我正在嘗試從 tif 檔案中獲取資料,將其存盤data并創建一個熊貓df0
data = []
listOfPages = glob.glob(r"C:/Users/name/*.tif")
for entry in listOfPages:
text = pytesseract.image_to_string(
Image.open(entry), lang="en"
)
data.append(text)
duck1 = re.compile(r'(CHE)(.*)\\n', flags = re.DOTALL | re.MULTILINE)
asker1 = re.compile(r'(my|the)\s zzzz(.*)office', flags = re.DOTALL | re.MULTILINE)
date1 = re.compile(r'\s dfg(\d{2}\.\d{2}\.\d{4})', flags = re.DOTALL | re.MULTILINE)
th1 = re.compile(r'(gh|gh)\s fg\s sdf(.*)(rrr,\s rtr)', flags = re.DOTALL | re.MULTILINE)
frage1 = re.compile(r'(\\neee)(.*)(we|wzz)\s drte\s Srrr:', flags = re.DOTALL | re.MULTILINE)
try:
d2 = duck1.search(text)
if d2:
dru = d2.group(1)
else:
dru = None
except:
pass
try:
asker2 = asker1.search(text)
if asker2:
asker = asker2.group(1)
else:
asker = None
except:
pass
try:
date2 = date1.search(text)
if date2:
datr = date2.group(0)
else:
datr = None
except:
pass
try:
thema2 = thema1.search(text)
if thema2:
thema = thema2.group(1)
else:
thema = None
except:
pass
try:
frage2 = frage1.search(text)
if frage2:
frage = frage2.group(1)
else:
frage = None
except:
pass
data.append([text, dru, asker, datr, thema, frage])
df0 = pd.DataFrame(data, columns =['raw_text', 'wer', 'asker', 'date', 'area', 'que_text'])
print(df0)
ValueError:傳遞的值的形狀是 (20, 1),索引意味著 (20, 6)

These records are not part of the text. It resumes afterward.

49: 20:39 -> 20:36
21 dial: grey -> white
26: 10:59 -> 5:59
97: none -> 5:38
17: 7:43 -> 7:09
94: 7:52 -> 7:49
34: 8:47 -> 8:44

我究竟做錯了什么?我理解錯誤(從閱讀相同的主題但不同的場景),應該有重疊的索引,我需要在追加之前洗掉?
uj5u.com熱心網友回復:
你只需要停止追加text最初data因為你是在最后的名單的回圈的做這件事,這將創建data的串列與形狀(20,6),你需要一個串列。
for entry in listOfPages:
text = pytesseract.image_to_string(
Image.open(entry), lang="en"
)
#data.append(text)
duck1 = re.compile(r'(CHE)(.*)\\n', flags = re.DOTALL | re.MULTILINE)
asker1 = re.compile(r'(my|the)\s zzzz(.*)office', flags = re.DOTALL | re.MULTILINE)
date1 = re.compile(r'\s dfg(\d{2}\.\d{2}\.\d{4})', flags = re.DOTALL | re.MULTILINE)
th1 = re.compile(r'(gh|gh)\s fg\s sdf(.*)(rrr,\s rtr)', flags = re.DOTALL | re.MULTILINE)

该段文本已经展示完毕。